== Segment start ==

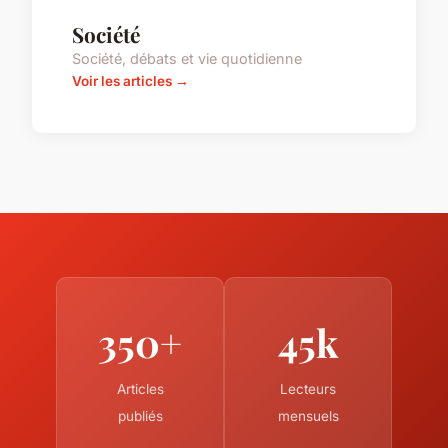
Société
Société, débats et vie quotidienne
Voir les articles →
350+
45k
Articles
Lecteurs
publiés
mensuels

== Segment end ==

EXERCISE: In the listing above, find the lines holding the word "Société" and copy them.

EXPECTED ANSWER:
Société
Société, débats et vie quotidienne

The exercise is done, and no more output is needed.